もっとも、普通、新聞屋になるのは金もなく、万策尽きた挙げ句になり下がったのが常なので、新聞社に入ったその日から米を買う紙を咥えてこなければならず、勢いどこへ行ってもお世辞を言って金を貰うか、脅かして金を貰うかしなければ、家族が路頭に迷うことになる。
新聞を売って規定の料金をもらう事くらいでは、当初からそう読者もつかないことだし、高々知れたものである。だから地方紙の行き方は太鼓持ち式か強面式のいずれかにならざるを得ない。
地方紙の経営方式を見れば、この二つの方式のいずれかに属しており、それに所属する支社長、支局長、記者と称するものが広告を取るのが専業で、記事の方はどうでも良いような風で、中央紙の記者が記事に追い回されているのに比較すると全然反対である。
本紙は一地方のローカル紙であるが、その点自慢の出来る行き方をしているつもりである。
ろくな記事も来ないが、秩父と所沢からの原稿がないとなると勢い飯能本社の取材で全紙面をふさがねばならないわけで、私の他にも若干の記者らしきものがいるとはいえ、自分の社のことを言っては恥ずかしいが、物の数にもならぬものばかりで、(もっとも月給を払っていないのだから、文句は言えない)毎日毎日一人で寄稿・投書を除いた全紙面を埋めている始末である。
幸い所沢は、長い間本社が犠牲を払って開拓した土地だから、支社が参ったとなったら「新聞はどうした、どうした」とご親切な問い合わせが来る始末である。
幸い、本社で見習いをしていた鈴木記者が後を引き受けてやることになり、毎日電車で通い始めたから、そのうち何とかものになるに違いないが、今のところは土地にも人にもなじみが薄いから思わしい記事も書けない。

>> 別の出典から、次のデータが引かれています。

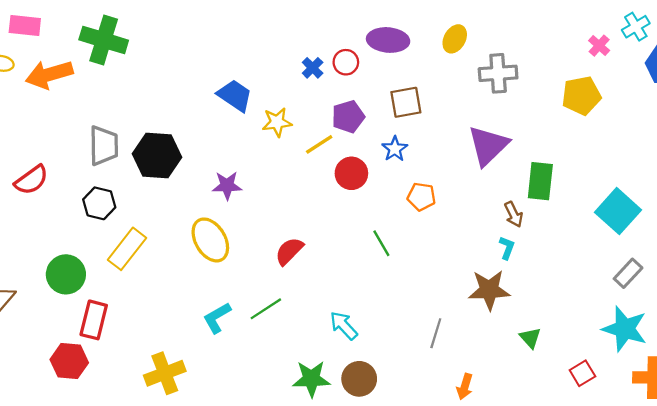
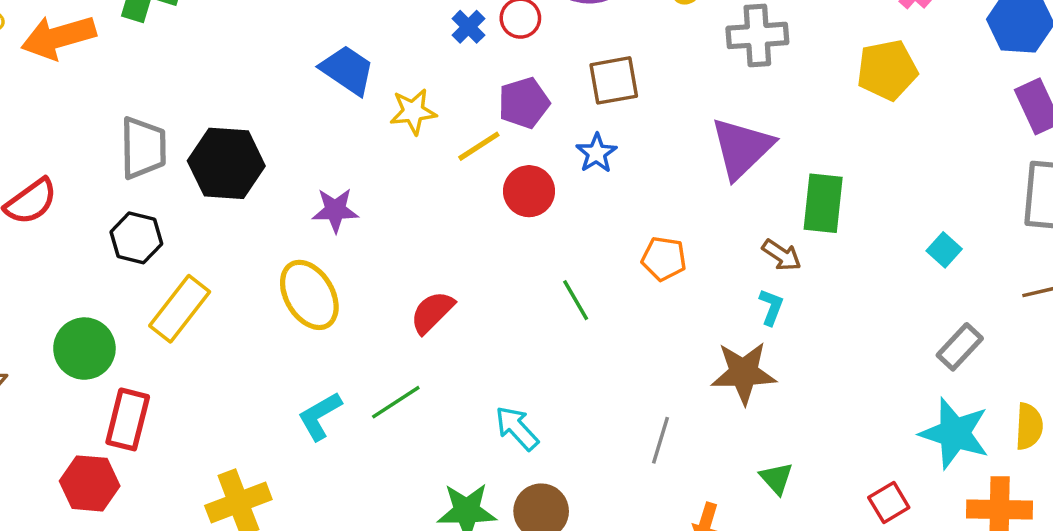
orange pentagon: (421, 197) -> (664, 259), moved
cyan square: (618, 211) -> (944, 250), size x0.5
brown arrow: (514, 214) -> (782, 255), turned -30
green triangle: (530, 338) -> (776, 478), moved

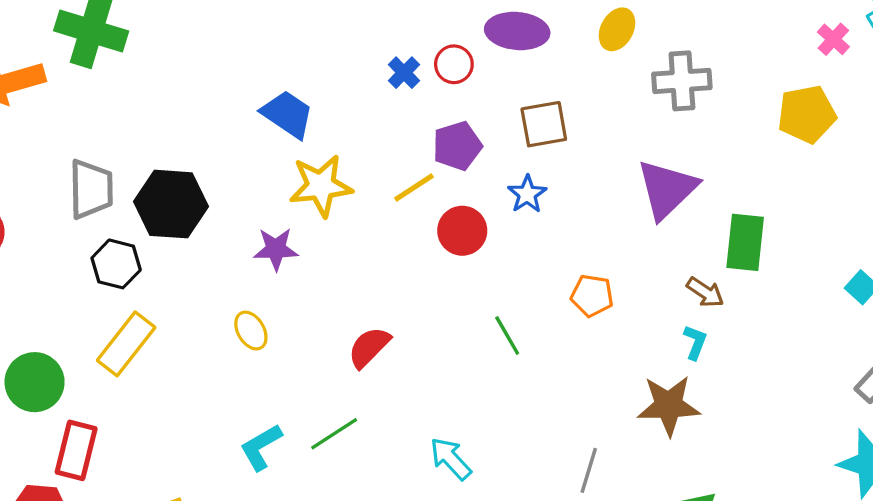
yellow star: (413, 112) -> (321, 186), moved, size x1.4
black hexagon: (136, 238) -> (116, 264), moved
yellow ellipse: (309, 295) -> (251, 331), size x0.6

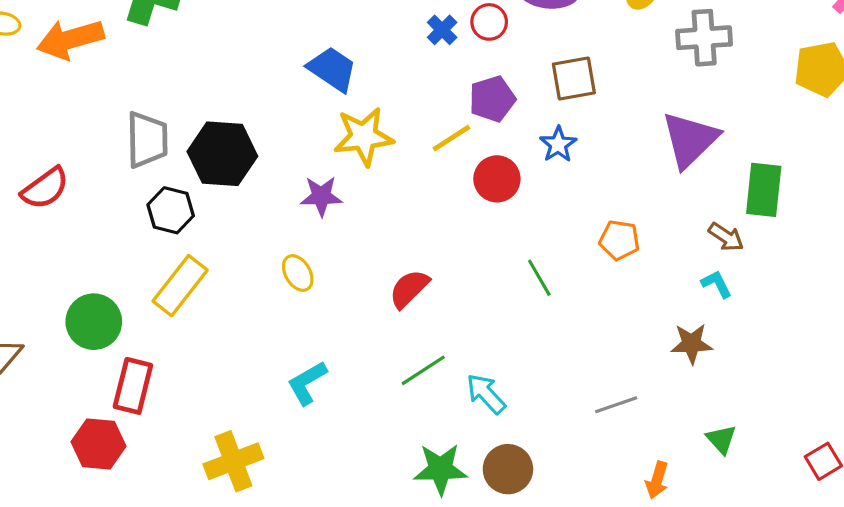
cyan L-shape: (695, 342) -> (717, 284), turned -48
brown star: (669, 405) -> (692, 344), size x0.7
green line: (334, 434) -> (423, 370), moved
gray line: (589, 470) -> (616, 405), turned 54

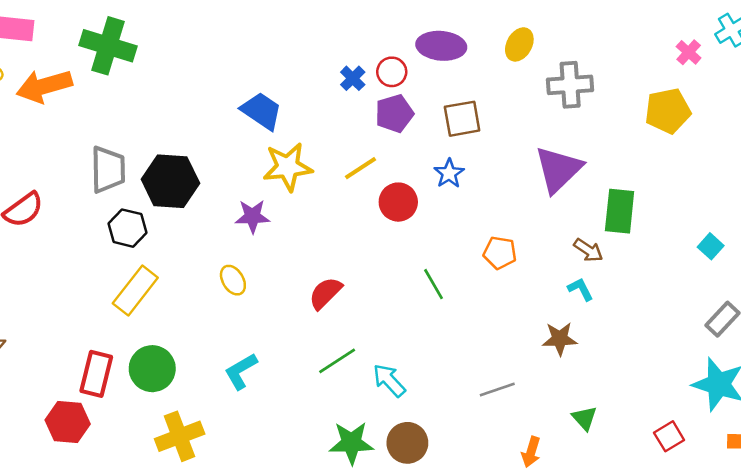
purple pentagon: (492, 99) -> (394, 113), moved
green circle: (94, 322) -> (152, 369), moved

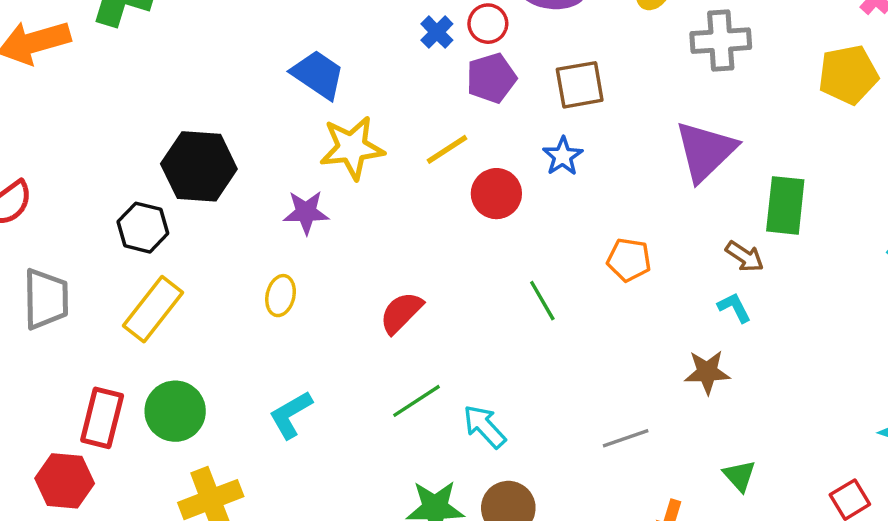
gray trapezoid: (108, 169) -> (46, 299), moved
yellow ellipse: (233, 280) -> (281, 296), turned 44

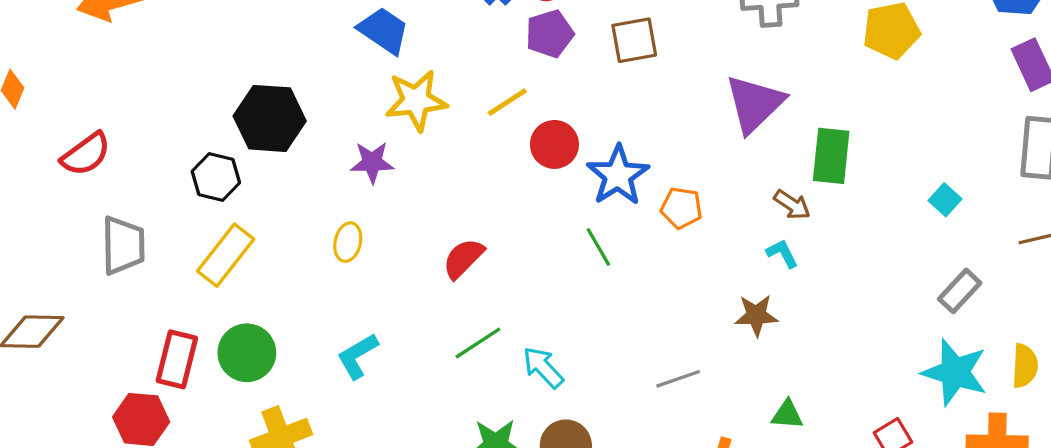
blue star: (563, 156) -> (618, 175), moved, size x1.6
green triangle: (739, 476) -> (787, 415), turned -44

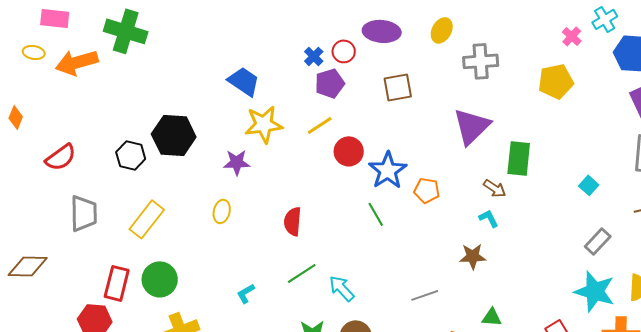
purple pentagon: (550, 34) -> (330, 83), moved
black hexagon: (216, 177) -> (131, 155), moved
red semicircle: (463, 258) -> (293, 221), turned -40
cyan L-shape: (358, 356) -> (246, 293), moved, size x0.7

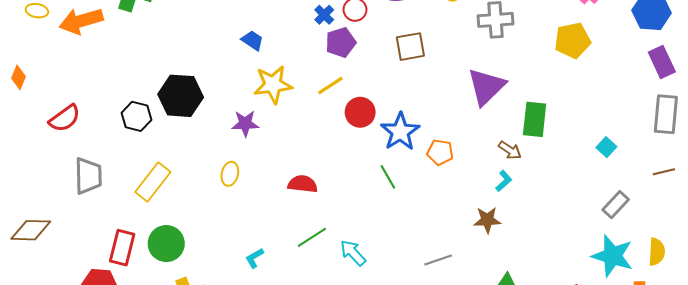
blue trapezoid: (244, 81) -> (252, 40), size x0.7
cyan L-shape: (489, 218) -> (504, 181), turned 75
red semicircle: (293, 221) -> (303, 184), turned 92

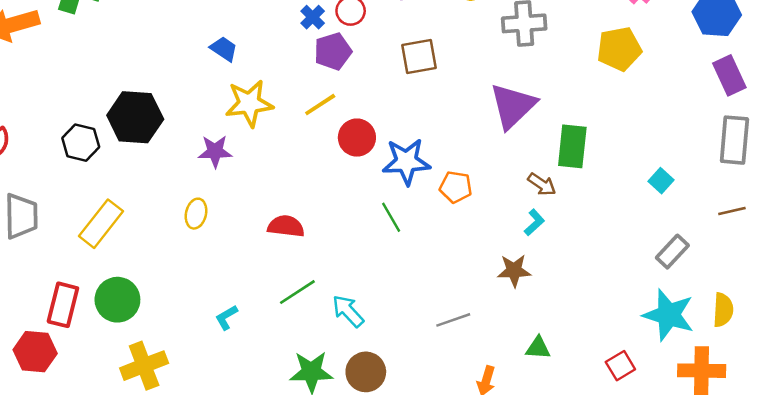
blue star: (400, 132) -> (406, 162), turned 30

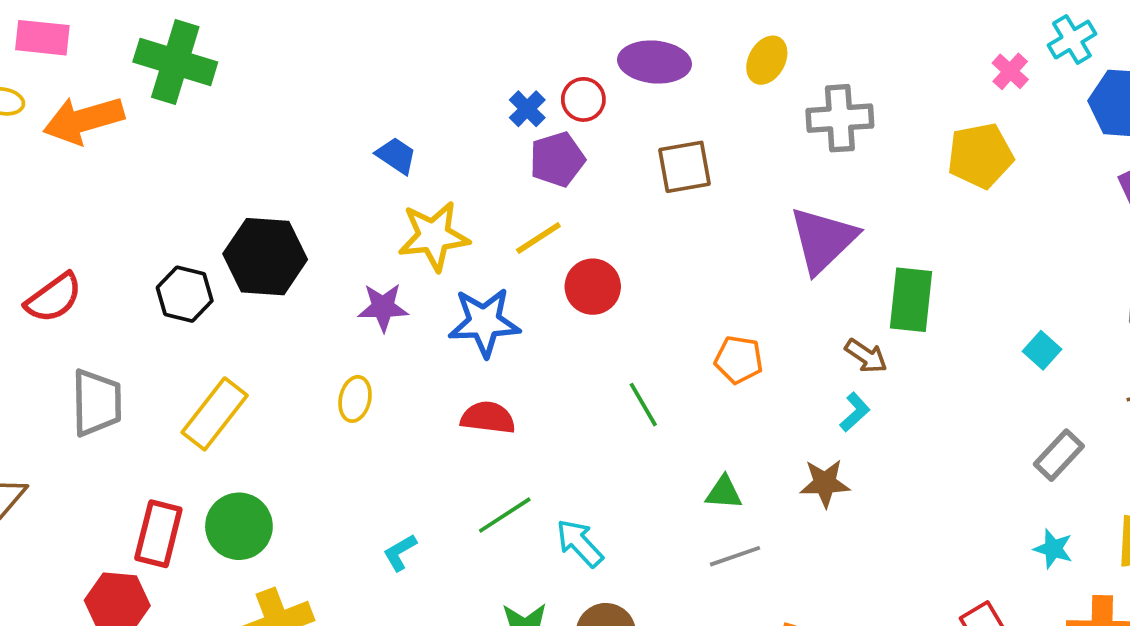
blue star: (406, 162) -> (484, 322), moved
cyan star: (669, 315) -> (1053, 549), size x0.5
green triangle: (538, 348) -> (724, 493), moved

ただ、将来に期待のできるのは同記者が生活に心配のない環境にある関係から、即座に餌を拾う必要もないことで、大器晩成の式で飽きないので、続けてくれれば必ずや所沢市民に愛好される『よき支社長』になれるということである。
新聞の仕事も決して悪い仕事ではない。
その日の戦果は翌日の紙面に現れるのみか、これに対する社会の反響も甚大で、良い記事に対しては大きな支持が直ちに湧いて行き、間違った報道、論説には読者は正直に横を向いてしまう。
こんな男らしい勇気と努力のいる仕事はないと思う。私は4年近くただ新聞を作るという、ただそれだけに没頭してきた。金を得ようという気もないし、新聞を拡張しようという面もほとんど顧みなかった。
ただ良い新聞、強い新聞、愛される新聞を作ることのみに専心したと言って恥じない。
更にまた安くなければならないことも文化新聞には不可欠の要件である。
それは他の地方紙のように、役場や村会議員、名誉職だけにお付き合いと称して押し売りするのではなく、大衆が1人残らず進んで読んでもらうためには、絶対に安くなければならないのである。
現在の本紙の定価は地方紙中日本一安いものであることは確かである。すでに紙面から割り出せば東京紙と同格近いものである。本年4月あたりよりは、さらに紙面を拡大して、東京紙と同判の4ページ立てにして、定価を100円で抑えることにしたいと念願して、その準備を進めている。これは実に乱暴な採算である。そろばんを取っては絶対にできないことである。
しかし、新聞は映画やラジオと同じように購読者が増すことによって広告収入が増加するし、その割には取材、組版等の費用が増えるわけではないから、紙面を倍にしても定価は2割強しかあげないという採算外の採算が成り立たなくもない。
そのためには印刷工場の能率も最大限に発揮しなければならない。金がないから中々思うに任せないが、努めて機械と設備を合理化して、3割の人員増で10割余計な仕事をする方途を考えなければならない。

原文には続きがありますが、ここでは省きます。